Ao longo da semana, nomes da extrema direita europeia se uniram aos governantes de seus países – em maioria, seus rivais políticos – para condenar as ameaças feitas por Trump.

Alice Weidel, co-líder da AfD, a sigla da extrema direita da Alemanha, acusou Trump de “violar” uma promessa de campanha e um dos princípios básicos da direita liberal europeia, a da não-interferência em assuntos de outros países.

“Ele violou uma promessa eleitoral fundamental, ou seja, a de não interferir em outros países, e precisa explicar isso aos seus próprios eleitores”, disse Weidel.

Tino Chrupalla, outro co-líder da sigla, também condenou o que chamou de “táticas de Velho Oeste” e de “política imperial”.

Recentemente elogiada por Trump, a primeira-ministra Giorgia Meloni chamou de “erro” o tarifaço que o presidente dos EUA ameaçou impor aos europeus.

Meloni também alertou seu aliado norte-americano sobre os riscos de sua postura para a Otan. “A previsão de um aumento de tarifas contra os países que escolheram contribuir para a segurança da Groenlândia é um erro, e eu não concordo com isso”, afirmou.

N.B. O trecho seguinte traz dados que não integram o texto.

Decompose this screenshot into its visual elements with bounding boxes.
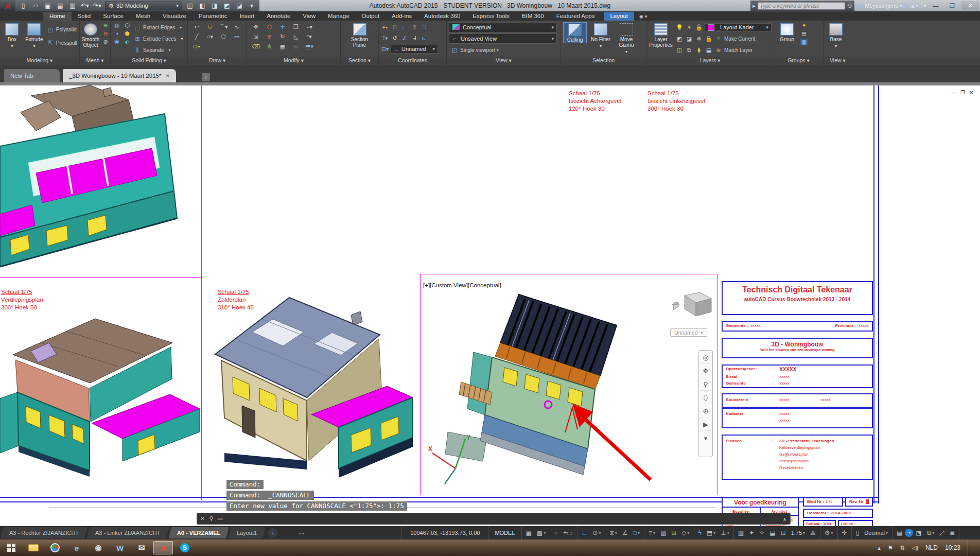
explode-icon[interactable]: ⬒▾ bbox=[305, 43, 313, 50]
layer-properties-button[interactable]: Layer Properties bbox=[649, 22, 673, 48]
viewcube-coordinate-dropdown[interactable]: Unnamed ▾ bbox=[670, 328, 707, 337]
zoom-icon[interactable]: ⚲ bbox=[700, 378, 711, 391]
tab-manage[interactable]: Manage bbox=[322, 12, 356, 21]
make-current-button[interactable]: ≡Make Current bbox=[714, 33, 756, 44]
taskbar-skype-icon[interactable]: S bbox=[175, 541, 195, 554]
annotation-monitor-icon[interactable]: ▥ bbox=[736, 529, 746, 536]
taskbar-mail-icon[interactable]: ✉ bbox=[132, 541, 151, 554]
annoallvisible-icon[interactable]: ⟁ bbox=[808, 529, 818, 536]
layout-tab-layout1[interactable]: Layout1 bbox=[228, 527, 266, 538]
pan-icon[interactable]: ✥ bbox=[700, 365, 711, 377]
showmotion-icon[interactable]: ▶ bbox=[700, 419, 711, 431]
tray-language[interactable]: NLD bbox=[925, 544, 938, 551]
layout-tab-verzamel[interactable]: A0 - VERZAMEL bbox=[168, 527, 229, 538]
preview-icon[interactable]: ◨ bbox=[210, 2, 219, 9]
autotrack-icon[interactable]: ∠ bbox=[620, 529, 631, 536]
lock-ui-icon[interactable]: ⬓ bbox=[767, 529, 778, 536]
dynamic-ucs-icon[interactable]: ⬒▾ bbox=[704, 529, 718, 536]
tab-insert[interactable]: Insert bbox=[233, 12, 260, 21]
layer-lock2-icon[interactable]: 🔒 bbox=[705, 36, 713, 42]
infer-constraints-icon[interactable]: ⌐ bbox=[552, 529, 561, 536]
panel-label-layers[interactable]: Layers ▾ bbox=[646, 57, 774, 65]
taskbar-media-icon[interactable]: ◉ bbox=[89, 541, 108, 554]
rotate3d-icon[interactable]: ⬡ bbox=[265, 24, 273, 30]
layer-thaw-icon[interactable]: ☀ bbox=[685, 24, 693, 31]
rotate-icon[interactable]: ⊕ bbox=[265, 33, 273, 40]
start-button[interactable] bbox=[0, 540, 23, 556]
tray-network-icon[interactable]: ⇅ bbox=[900, 545, 905, 551]
units-dropdown[interactable]: Decimal▾ bbox=[862, 530, 890, 536]
panel-label-draw[interactable]: Draw ▾ bbox=[188, 57, 247, 65]
autodesk360-icon[interactable]: X bbox=[904, 3, 908, 9]
move-gizmo-button[interactable]: Move Gizmo▾ bbox=[615, 22, 638, 55]
layer-unlock-icon[interactable]: ⬓ bbox=[705, 47, 713, 54]
shell-icon[interactable]: ⬖ bbox=[123, 39, 131, 45]
stretch-icon[interactable]: ⇲ bbox=[252, 33, 260, 40]
erase-icon[interactable]: ⌫ bbox=[252, 43, 260, 50]
hardware-accel-icon[interactable]: ϟ bbox=[696, 529, 704, 536]
tray-volume-icon[interactable]: ◁) bbox=[912, 545, 918, 551]
clean-screen-icon[interactable]: ◔ bbox=[905, 529, 913, 537]
tab-output[interactable]: Output bbox=[356, 12, 386, 21]
scale-icon[interactable]: ⋔ bbox=[265, 43, 273, 50]
units-ruler-icon[interactable]: ▯ bbox=[853, 529, 862, 536]
ucs-view-icon[interactable]: ⍇ bbox=[391, 24, 399, 31]
chevron-up-icon[interactable]: ▲ bbox=[782, 516, 787, 522]
ucs-prev-icon[interactable]: ↺ bbox=[391, 35, 399, 42]
new-layout-button[interactable]: + bbox=[268, 528, 277, 537]
restore-button[interactable]: ❐ bbox=[945, 1, 959, 10]
polyline-icon[interactable]: ↩ bbox=[192, 24, 201, 30]
ucs-status-icon[interactable]: ⊥▾ bbox=[718, 529, 731, 536]
saveas-icon[interactable]: ▤ bbox=[56, 2, 65, 9]
full-navigation-wheel-icon[interactable]: ◎ bbox=[700, 352, 711, 364]
plot-icon[interactable]: ▥ bbox=[68, 2, 77, 9]
intersect-icon[interactable]: ◉ bbox=[113, 38, 121, 45]
minimize-button[interactable]: — bbox=[929, 1, 943, 10]
layer-on-icon[interactable]: 💡 bbox=[675, 24, 684, 31]
match-layer-button[interactable]: ≋Match Layer bbox=[714, 45, 752, 55]
ucs-z-icon[interactable]: ∠ bbox=[400, 35, 409, 42]
tab-solid[interactable]: Solid bbox=[72, 12, 97, 21]
polar-icon[interactable]: ⊙▾ bbox=[590, 529, 603, 536]
close-icon[interactable]: ✕ bbox=[200, 515, 205, 522]
tab-featuredapps[interactable]: Featured Apps bbox=[550, 12, 601, 21]
panel-label-mesh[interactable]: Mesh ▾ bbox=[80, 57, 110, 65]
presspull-button[interactable]: ⇱Presspull bbox=[46, 38, 77, 48]
mesh-crease-icon[interactable]: ⊘ bbox=[101, 39, 110, 45]
customization-icon[interactable]: ⤢ bbox=[937, 529, 947, 536]
ucs-zaxis-icon[interactable]: Ⅎ bbox=[410, 35, 418, 42]
copy-icon[interactable]: ❒ bbox=[292, 24, 300, 30]
search-icon[interactable]: ⚲ bbox=[209, 515, 213, 522]
named-view-dropdown[interactable]: ⌐ Unsaved View▾ bbox=[449, 33, 557, 44]
steering-icon[interactable]: ⊕ bbox=[700, 405, 711, 418]
tab-home[interactable]: Home bbox=[43, 12, 72, 21]
polygon-icon[interactable]: ⬠ bbox=[219, 33, 227, 40]
panel-label-solid[interactable]: Solid Editing ▾ bbox=[111, 57, 187, 65]
redo-icon[interactable]: ↷▾ bbox=[93, 2, 102, 9]
rectangle-icon[interactable]: ▭ bbox=[233, 33, 241, 40]
tray-expand-icon[interactable]: ▴ bbox=[878, 545, 881, 551]
panel-label-groups[interactable]: Groups ▾ bbox=[774, 57, 823, 65]
hatch-icon[interactable]: ⛉ bbox=[206, 24, 214, 30]
lineweight-icon[interactable]: ≡▾ bbox=[646, 529, 658, 536]
sheetset-icon[interactable]: ◫ bbox=[185, 2, 195, 9]
ucs-origin-icon[interactable]: ∟ bbox=[400, 24, 409, 30]
ungroup-icon[interactable]: ✦ bbox=[800, 22, 808, 29]
grid-icon[interactable]: ▦ bbox=[523, 529, 534, 536]
layer-walk-icon[interactable]: ◫ bbox=[675, 47, 684, 54]
render-icon[interactable]: ◪ bbox=[235, 2, 244, 9]
model-paper-toggle[interactable]: MODEL bbox=[488, 526, 521, 540]
tab-parametric[interactable]: Parametric bbox=[192, 12, 234, 21]
layer-dropdown[interactable]: _Layout Kader▾ bbox=[705, 23, 772, 32]
tab-layout[interactable]: Layout bbox=[604, 12, 634, 21]
base-button[interactable]: Base▾ bbox=[826, 22, 846, 49]
ortho-icon[interactable]: ∟ bbox=[579, 529, 590, 536]
close-icon[interactable]: ✕ bbox=[165, 73, 169, 79]
ucs-name-dropdown[interactable]: ∟ Unnamed ▾ bbox=[391, 45, 438, 54]
polysolid-button[interactable]: ◳Polysolid bbox=[46, 24, 77, 34]
panel-label-selection[interactable]: Selection bbox=[561, 57, 646, 65]
search-input[interactable] bbox=[758, 2, 845, 10]
save-icon[interactable]: ▣ bbox=[43, 2, 52, 9]
help-icon[interactable]: ?▾ bbox=[920, 3, 926, 9]
viewport-config-dropdown[interactable]: ◱ Single viewport▾ bbox=[449, 45, 499, 55]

O francês Jordan Bardella, líder do Reunião Nacional e herdeiro político de Marine Le Pen, pediu que a Europa reagisse e não fosse “submissa” aos Estados Unidos, durante discurso no Parlamento francês.

“Quando um presidente dos EUA ameaça um território europeu usando pressão comercial, isso não é diálogo – é coerção. E nossa credibilidade está em jogo”, discursou. “A escolha é simples: submissão ou soberania”.

Em uma entrevista a um programa na TV local, Bardella se disse “inquieto com as ameaças de Donald Trump à soberania dos Estados europeus”.

O britânico Nigel Farage, líder da extrema direita e considerado o “pai do Brexit” por liderar o movimento que pedia a saída do Reino Unido da União Europeia, também criticou as tarifas que Trump ameaçou aplicar à Europa. Atual deputado e aliado antigo de Trump, ele afirmou que “ameaçar os aliados mais próximos não é o caminho certo”. E disse que “bons amigos também entram em desacordo”.

“Eu entendo as preocupações do presidente Donald Trump sobre a Groenlândia, mas ameaçar seus aliados mais próximos não é o caminho certo a se seguir”, disse o britânico em entrevista. No Fórum Econômico Mundial, em Davos, Farage disse que a postura de Trump não estava de acordo com sua crença na “autodeterminação nacional”.

O Partido Popular da Dinamarca, que já se declarou alinhado aos valores do MAGA (Faça a América Grande Novamente, o lema do governo Trump), disse que a postura de Trump vai contra o princípio da soberania nacional.

“Me retratar como alguém que serve a uma causa que não seja a Dinamarca, e que simpatizaria com ameaças ao nosso reino, é prejudicial”, escreveu o líder da sigla, Morten Messerschmidt.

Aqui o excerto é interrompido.